▸ Saved data entries

-- Opening Marker --

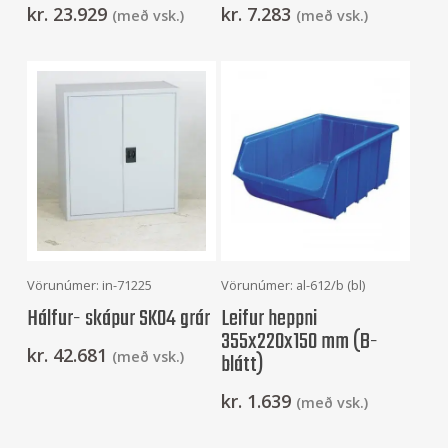
kr.
23.929
kr.
7.283
(með vsk.)
(með vsk.)
Setja Í Körfu
Setja Í Körfu
Vörunúmer: in-71225
Vörunúmer: al-612/b (bl)
Hálfur- skápur SK04 grár
Leifur heppni
355x220x150 mm (B-
kr.
42.681
(með vsk.)
blátt)
kr.
1.639
(með vsk.)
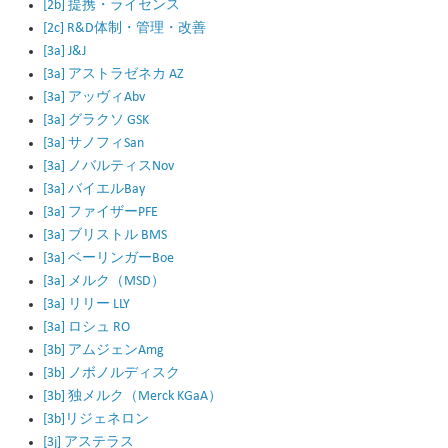
[2b] 提携・ライセンス
[2c] R&D体制・管理・改善
[3a] J&J
[3a] アストラゼネカ AZ
[3a] アッヴィAbv
[3a] グラクソ GSK
[3a] サノフィSan
[3a] ノバルティスNov
[3a] バイエルBay
[3a] ファイザーPFE
[3a] ブリストル BMS
[3a] ベーリンガーBoe
[3a] メルク（MSD）
[3a] リリー LLY
[3a] ロシュ RO
[3b] アムジェンAmg
[3b] ノボノルディスク
[3b] 独メルク（Merck KGaA）
[3b]リジェネロン
[3j] アステラス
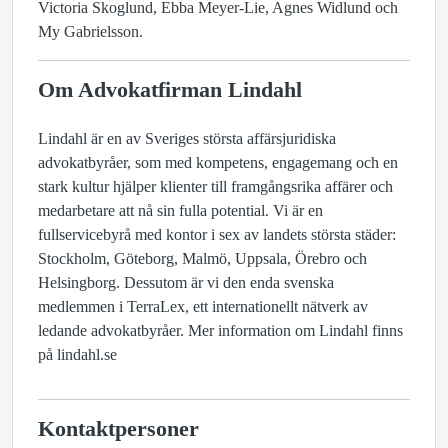
Victoria Skoglund, Ebba Meyer-Lie, Agnes Widlund och
My Gabrielsson.
Om Advokatfirman Lindahl
Lindahl är en av Sveriges största affärsjuridiska
advokatbyråer, som med kompetens, engagemang och en
stark kultur hjälper klienter till framgångsrika affärer och
medarbetare att nå sin fulla potential. Vi är en
fullservicebyrå med kontor i sex av landets största städer:
Stockholm, Göteborg, Malmö, Uppsala, Örebro och
Helsingborg. Dessutom är vi den enda svenska
medlemmen i TerraLex, ett internationellt nätverk av
ledande advokatbyråer. Mer information om Lindahl finns
på lindahl.se
Kontaktpersoner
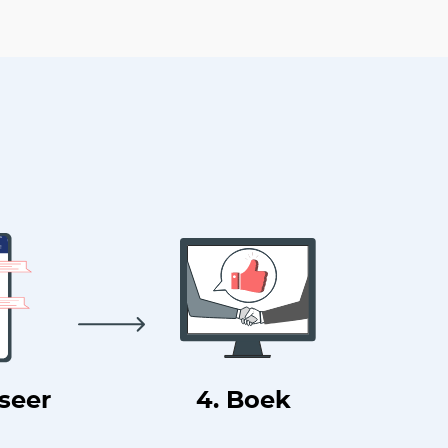
useer
4. Boek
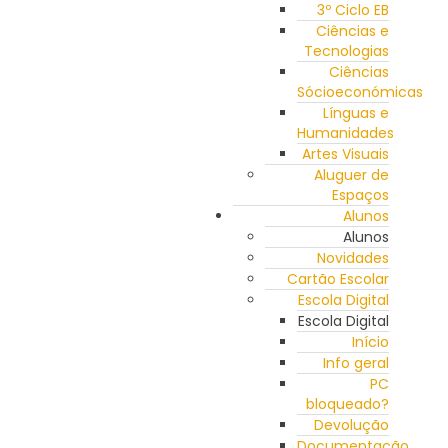
3º Ciclo EB
Ciências e
Tecnologias
Ciências
Sócioeconómicas
Línguas e
Humanidades
Artes Visuais
Aluguer de
Espaços
Alunos
Alunos
Novidades
Cartão Escolar
Escola Digital
Escola Digital
Início
Info geral
PC
bloqueado?
Devolução
Documentação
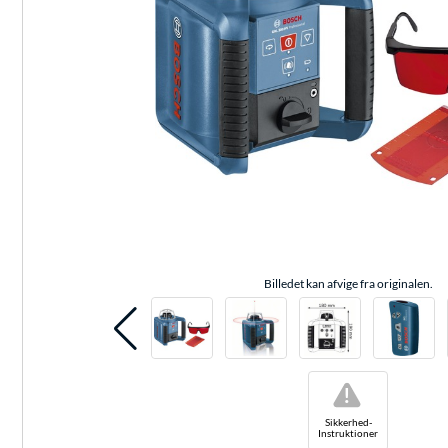
Billedet kan afvige fra originalen.
!
Sikkerhed-
Instruktioner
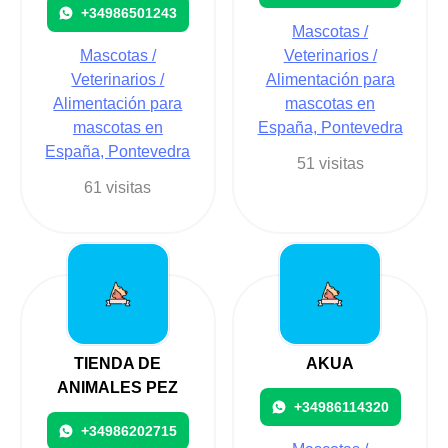
+34986501243
Mascotas /
Mascotas /
Veterinarios /
Veterinarios /
Alimentación para
Alimentación para
mascotas en
mascotas en
España, Pontevedra
España, Pontevedra
51 visitas
61 visitas
TIENDA DE
AKUA
ANIMALES PEZ
+34986114320
+34986202715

-- Closing Marker --

▸ Description of the task
Please return every line in the data that includes the string "största".

▸ Task output
Lindahl är en av Sveriges största affärsjuridiska
fullservicebyrå med kontor i sex av landets största städer:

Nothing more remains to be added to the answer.